Oregon Ridge Park Nature Center official reports destruction of property in painted tree exhibit

An Oregon Ridge Park Nature Center official filed a police report for destruction of property of a park exhibit composed of about 50 painted trees and descriptive plaques that has come under fire by a local environmental group.

The nature center official, who referred a reporter to the Baltimore County Office of Communications and whom the police wouldn’t identify, told police that 36 of the signs had been damaged at an estimated total value of $650, a police spokeswoman confirmed Thursday.

The exhibit, called “Forest of Hope,” was created as part of a recovery celebration for the Nikki Perlow Foundation, which helps young adults dealing with alcohol and drug addiction. Trees were painted with colorful water-based acrylic paint and more than 50 corresponding plaques describing the testimonies of those recovering from addiction were placed nearby. The project’s aim was to show the other side of addiction and that people can recover, said Gary Perlow, the foundation’s president and founder.

“Now you have a forest with 50 magnificent beautiful trees that tell a story, and there’s nothing that explains anything. People walk up this trail now and there’s nothing,” Perlow said.

The exhibit has prompted debate in Baltimore County regarding its possible environmental impact of the paint on the trees as well as the process it went through to be approved.

The county’s Commission on Environmental Quality presented recommendations to the County Council in May, seeking modifications to the approval process for some parks projects by revising the county code so that input would be required by more than just the rec and parks department’s director, as was the case with the painted trees project.

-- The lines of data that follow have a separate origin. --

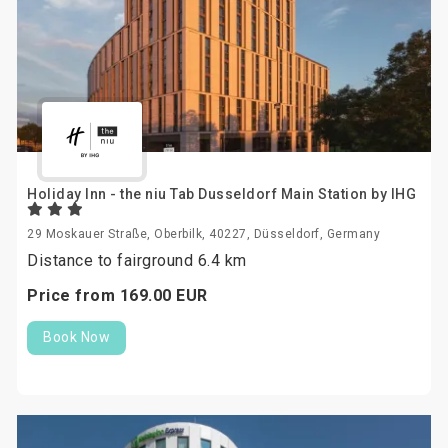
Holiday Inn - the niu Tab Dusseldorf Main Station by IHG
29 Moskauer Straße, Oberbilk, 40227, Düsseldorf, Germany
Distance to fairground 6.4 km
Price from
169.
00
EUR
Book Now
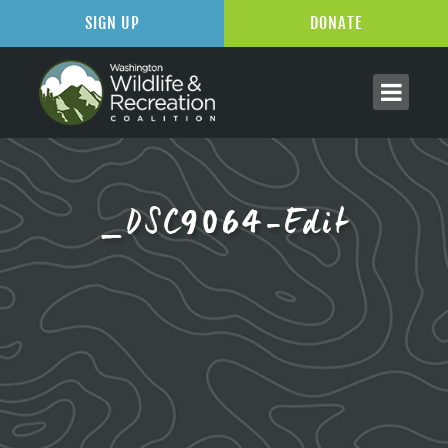
SIGN UP
DONATE
_DSC9064-Edit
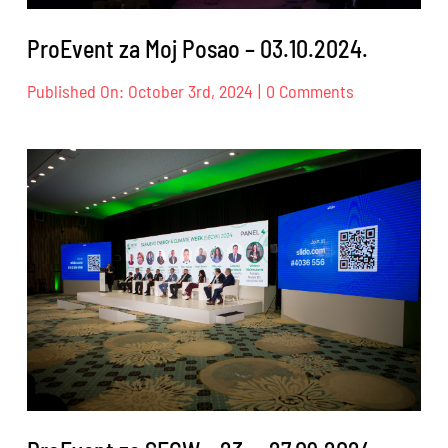
ProEvent za Moj Posao – 03.10.2024.
on
Published On: October 3rd, 2024
|
0 Comments
ProEvent
za
Moj
Posao
–
03.10.2024.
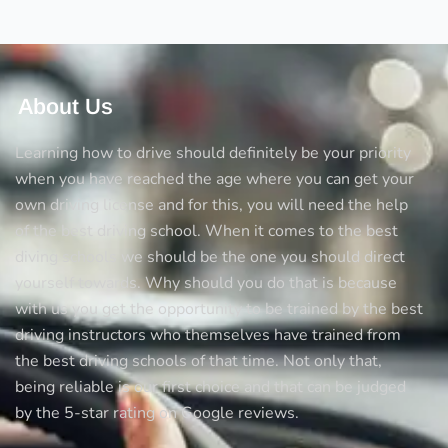
tricks
to
avoid
accidents
About Us
Learning how to drive should definitely be your priority
when you have reached the age where you can get your
own driving license and for this, you will need the help
of the best driving school. When it comes to the best
diving schools we should be the one you should direct
yourself towards. Why should you do that is because
with us you get the opportunity to be trained by the best
driving instructors who themselves have trained from
the best driving schools of that time. Not only that,
being reliable is our first choice and that can be judged
by the 5-star rating on Google reviews.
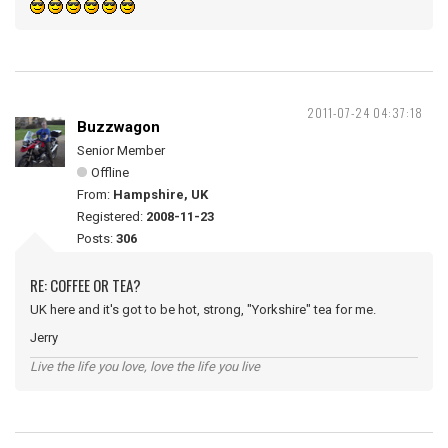
2011-07-24 04:37:18
Buzzwagon
Senior Member
Offline
From:
Hampshire, UK
Registered:
2008-11-23
Posts:
306
RE: COFFEE OR TEA?
UK here and it's got to be hot, strong, "Yorkshire" tea for me.
Jerry
Live the life you love, love the life you live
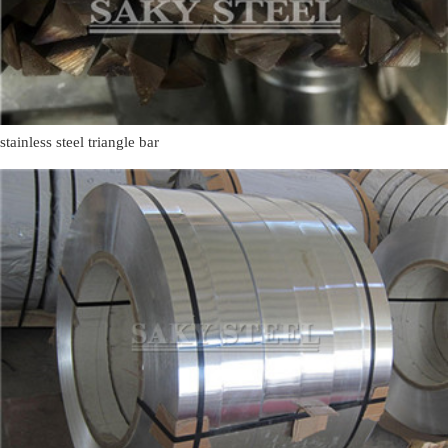
stainless steel triangle bar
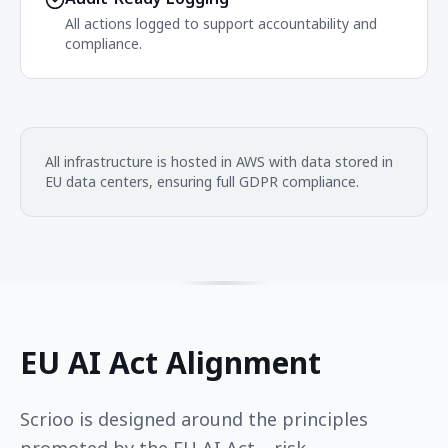
All actions logged to support accountability and
compliance.
All infrastructure is hosted in AWS with data stored in
EU data centers, ensuring full GDPR compliance.
EU AI Act Alignment
Scrioo is designed around the principles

One of the commission’s recommendations to the county executive was to have the signs removed “since they are a hazard and they distract from existing educational signage,” the recommendation document read.

The report of damage to the plaques, which was filed July 16 stated the official was unable to provide suspect information. She thought it could be a man who previously volunteered at the park that made it “clear to her that he dislikes the signs and what they represent,” the report said. The damage occurred between June 1 and June 30, according to the report, and the official had not seen the man on the property since April. Baltimore County Police spokeswoman Officer Jennifer Peach said there is no evidence against the man.

The Baltimore County Recreation and Parks Department had nothing to add and deferred to the police department, said Ellen Kobler, the county’s deputy communications director.

“It’s just awful that something like that could be done. It’s a project that was done for the community, both young and old, to really help break down the stigma tied to addiction,” Perlow, of Baltimore, said. “There are so many people that recover from this disease and are living a great life in recovery, and that’s what the forest was about. And we wanted to share that message with the public for, not only breaking the stigma, but education, also.”

Perlow said that when he met with the executive board of the foundation to discuss the plaque destruction, they felt it was a hate crime against people who have struggled with addiction.

The foundation Perlow runs was created in honor of his 21-year-old niece, Nikki Perlow, who died of an accidental overdose in 2007. Perlow said the cost of the painted tree exhibit was “well over” $100,000 and the value of the more than 50 plaques was over $6,000.

“We’re hoping that we can put signage up that’s more permanent there, so at least when people go there and they tour it, they’ll know what’s it about. I don’t think we’ll ever do a plaque for each tree because they’d probably get torn up and damaged again,” he said.

When contacted about the damage to the exhibit, Lois Jacobs, the environmental commission chair responded by saying “Regardless of what we would want, we wouldn’t want some outside person [doing something]," adding she hadn’t heard of the plaque destruction until a reporter contacted her. “It’s still vandalism. Whatever we want should be done through the proper channels.” She said Thursday the commission has not issued an official comment.